Our project is based on the same environment as Frustum ConvNet.

Requirements

  • PyTorch 1.0+
  • Python 3.6+
  • CUDA 9.0+

Setup

  1. Clone the repository:

    git clone https://github.com/CEA-LIST/ALPI.git
    cd ALPI
  2. Install dependencies: You may need to install additional packages.

    pip install numpy pybind11 opencv-python pyyaml tqdm
  3. Compile custom extensions: The project requires custom CUDA operators.

    cd ops
    bash make.sh

πŸš€ How to Run the Code

This section provides instructions for running the ALPI pipeline. You can either execute each stage of the process manually or use the provided shell script to run everything in a sequence.

1- Data Preparation

First, download the official KITTI 3D Object Detection Dataset from their website.

Organize the downloaded files into the following directory structure:

data/kitti
β”œβ”€β”€ testing
β”‚   β”œβ”€β”€ calib
β”‚   β”œβ”€β”€ image_2
β”‚   └── velodyne
└── training
    β”œβ”€β”€ calib
    β”œβ”€β”€ image_2
    β”œβ”€β”€ label_2
    └── velodyne

2- ALPI Execution Pipeline

This pipeline details the full process, from initial training with proxy objects to the final refinement step, using the pseudo-labels generated across stages. The --ratio 30 flag will be used to control the proxy object injection rate.

Available Scripts

The execution is managed by three main scripts:

  1. scripts/all_steps_script.sh: The main script that runs the entire pipeline from start to finish. It calls the two scripts below in sequence.
  2. scripts/step_script.sh: Handles a single step of the iterative pseudo-labeling stage. It can be used for the initial data generation (step 0) and subsequent refinement steps (1, 2, ...).
  3. scripts/refinement_script.sh: Executes the final refinement stage, which uses the pseudo-labels generated from the iterative process to train a final, improved model.

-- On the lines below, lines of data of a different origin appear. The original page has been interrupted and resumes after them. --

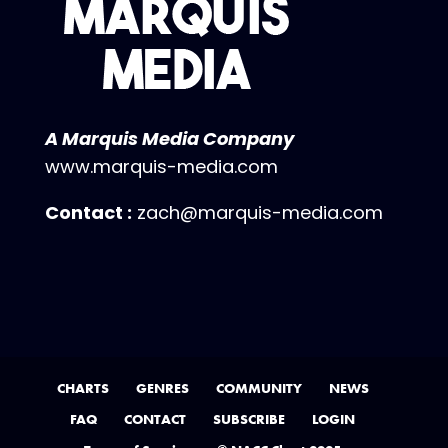
A Marquis Media Company
www.marquis-media.com
Contact :
zach@marquis-media.com
CHARTS
GENRES
COMMUNITY
NEWS
FAQ
CONTACT
SUBSCRIBE
LOGIN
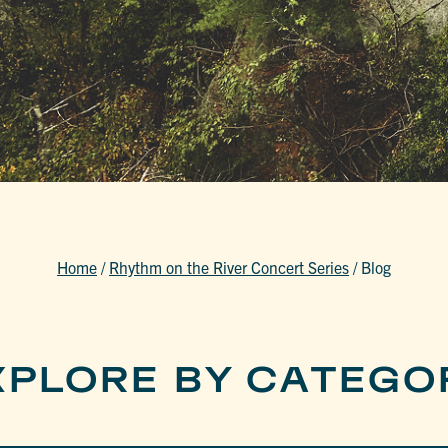
Home
/
Rhythm on the River Concert Series
/
Blog
XPLORE BY CATEGO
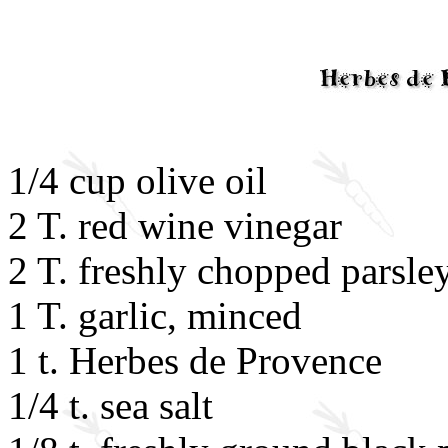
1/4 cup olive oil
2 T. red wine vinegar
2 T. freshly chopped parsle
1 T. garlic, minced
1 t. Herbes de Provence
1/4 t. sea salt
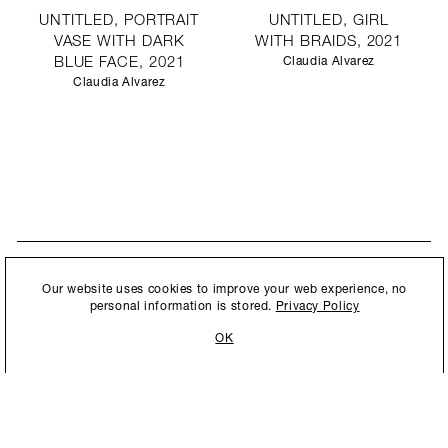
UNTITLED, PORTRAIT
UNTITLED, GIRL
VASE WITH DARK
WITH BRAIDS, 2021
BLUE FACE, 2021
Claudia Alvarez
Claudia Alvarez
STAY UPDATED
By submitting this form, you agree to our
Privacy Policy
and consent to
Our website uses cookies to improve your web experience, no
New collections, exhibition openings & general announcements.
allow Ralph Pucci International to store and process the personal
personal information is stored.
Privacy Policy
information.
OK
By submitting this form, you agree to our
Privacy Policy
and consent to allow Ralph
Pucci International to store and process the personal information.
©2026 Ralph Pucci International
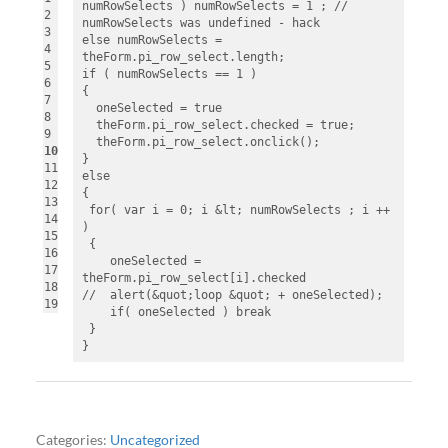
numRowSelects ) numRowSelects = 1 ; // 
2
numRowSelects was undefined - hack
3
else numRowSelects = 
4
theForm.pi_row_select.length;
5
if ( numRowSelects == 1 )
6
{
7
  oneSelected = true
8
  theForm.pi_row_select.checked = true;
9
  theForm.pi_row_select.onclick();
10
}
11
else
12
{
13
 for( var i = 0; i &lt; numRowSelects ; i ++ 
14
)
15
 {
16
    oneSelected = 
17
theForm.pi_row_select[i].checked
18
//  alert(&quot;loop &quot; + oneSelected);
19
    if( oneSelected ) break
 }
}
Categories:
Uncategorized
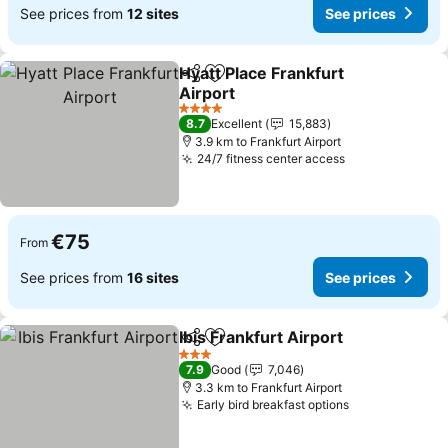
See prices from
12 sites
See prices
Hyatt Place Frankfurt
Share
Add to favorites
Airport
4 Stars
8.7
Excellent
15,883
3.9 km to Frankfurt Airport
24/7 fitness center access
€75
From
See prices from
16 sites
See prices
Ibis Frankfurt Airport
Share
Add to favorites
3 Stars
7.9
Good
7,046
3.3 km to Frankfurt Airport
Early bird breakfast options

Running Everything at Once (Recommended)

For convenience, you can use the all_steps_script.sh to run the entire pipeline, including all iterative steps and the final refinement.

Arguments

The script accepts the following optional arguments:

  • --gpu GPU_TO_USE: Specifies the GPU index to be used. Defaults to 0.
  • --ratio RATIO_FAKE_TO_REAL: Sets the percentage of proxy ("Proxy") objects to be injected during the iterative pseudo-labeling steps.

Step 0: Initial Training with Proxy Injection

This first step trains an initial model using the original dataset mixed with proxy objects. According to your specification, this step injects proxy objects at a 30% ratio relative to the real objects.

Command:

bash scripts/step_script.sh --gpu 0 --step 0 --ratio 30

Behind the Command:

  • Setup: The script first creates an output directory named output/carpedcyc_step_00 and copies the model configuration file into it for reproducibility.
  • Data Generation: The script prepares the initial training data. In this custom run, this involves running kitti/frustum_extractor.py and then injecting proxy objects to achieve the 30% ratio, creating a mixed dataset for the first training round.
  • Model Training: The train/train_net_det.py script is executed to train the detector model on this initial data mix.
  • Evaluation & Pseudo-Label Generation: After training, two processes are launched:
    1. train/test_net_det.py evaluates the model's performance on the validation set.
    2. train/gen_pseudo.py uses the newly trained model to generate a set of pseudo-labels on the training set. These labels will serve as the foundation for the next step. The wait command ensures both tasks are finished before the script concludes.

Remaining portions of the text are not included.